## WHAT TO DO
Transcribe only the lines in the data below falling between the line with "kontaktujte administrátora, možná" and the line with "Судовое оборудование", including those two lines, and leave out any picture.

## SUPPLIED RECORDS

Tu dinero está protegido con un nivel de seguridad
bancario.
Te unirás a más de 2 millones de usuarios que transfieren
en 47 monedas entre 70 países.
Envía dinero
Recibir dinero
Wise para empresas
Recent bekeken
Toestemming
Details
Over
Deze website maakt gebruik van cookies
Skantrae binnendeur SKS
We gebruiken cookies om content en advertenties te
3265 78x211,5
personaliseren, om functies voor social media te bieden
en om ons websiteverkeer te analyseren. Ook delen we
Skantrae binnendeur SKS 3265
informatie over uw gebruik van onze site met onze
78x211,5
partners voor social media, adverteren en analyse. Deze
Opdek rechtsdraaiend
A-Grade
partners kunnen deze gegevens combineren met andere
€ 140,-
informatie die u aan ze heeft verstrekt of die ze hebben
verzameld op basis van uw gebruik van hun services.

==

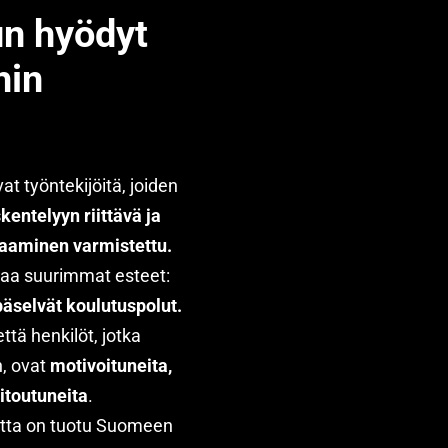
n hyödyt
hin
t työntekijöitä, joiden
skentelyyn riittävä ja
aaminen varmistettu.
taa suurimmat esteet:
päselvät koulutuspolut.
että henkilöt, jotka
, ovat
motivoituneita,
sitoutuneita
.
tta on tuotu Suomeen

--

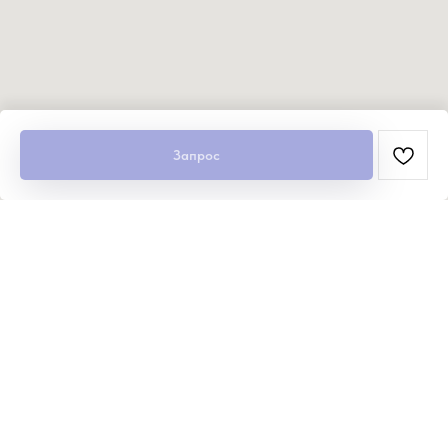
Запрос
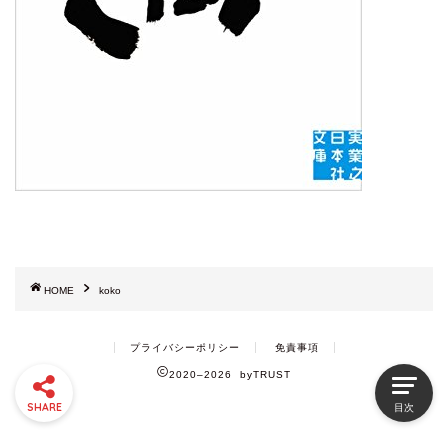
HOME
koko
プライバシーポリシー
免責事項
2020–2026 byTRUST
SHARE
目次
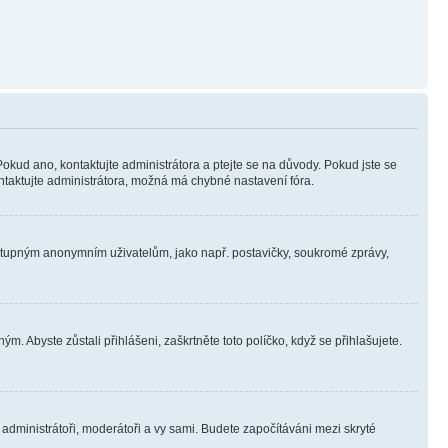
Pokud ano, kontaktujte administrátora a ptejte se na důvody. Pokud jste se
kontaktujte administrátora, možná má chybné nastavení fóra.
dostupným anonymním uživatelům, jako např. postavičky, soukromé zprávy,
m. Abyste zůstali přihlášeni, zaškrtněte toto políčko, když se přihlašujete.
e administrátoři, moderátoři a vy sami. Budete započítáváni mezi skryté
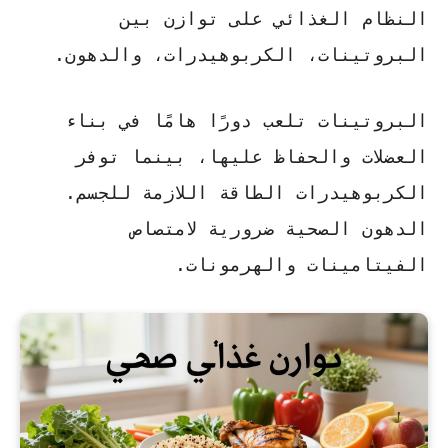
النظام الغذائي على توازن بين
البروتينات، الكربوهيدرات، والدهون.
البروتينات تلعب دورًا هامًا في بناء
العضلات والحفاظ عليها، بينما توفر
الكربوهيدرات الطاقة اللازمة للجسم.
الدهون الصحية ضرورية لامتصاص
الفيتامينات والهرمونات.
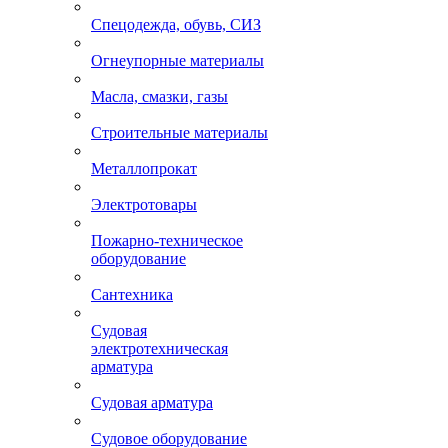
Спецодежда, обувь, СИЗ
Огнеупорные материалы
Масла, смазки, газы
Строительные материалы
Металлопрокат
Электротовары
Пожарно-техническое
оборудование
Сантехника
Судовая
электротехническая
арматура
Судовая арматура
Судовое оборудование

## RESPONSE BELOW
kontaktujte administrátora, možná má chybné nastavení fóra.
dostupným anonymním uživatelům, jako např. postavičky, soukromé zprávy,
m. Abyste zůstali přihlášeni, zaškrtněte toto políčko, když se přihlašujete.
e administrátoři, moderátoři a vy sami. Budete započítáváni mezi skryté
النظام الغذائي على توازن بين
البروتينات، الكربوهيدرات، والدهون.
البروتينات تلعب دورًا هامًا في بناء
العضلات والحفاظ عليها، بينما توفر
الكربوهيدرات الطاقة اللازمة للجسم.
الدهون الصحية ضرورية لامتصاص
الفيتامينات والهرمونات.
Спецодежда, обувь, СИЗ
Огнеупорные материалы
Масла, смазки, газы
Строительные материалы
Металлопрокат
Электротовары
Пожарно-техническое
оборудование
Сантехника
Судовая
электротехническая
арматура
Судовая арматура
Судовое оборудование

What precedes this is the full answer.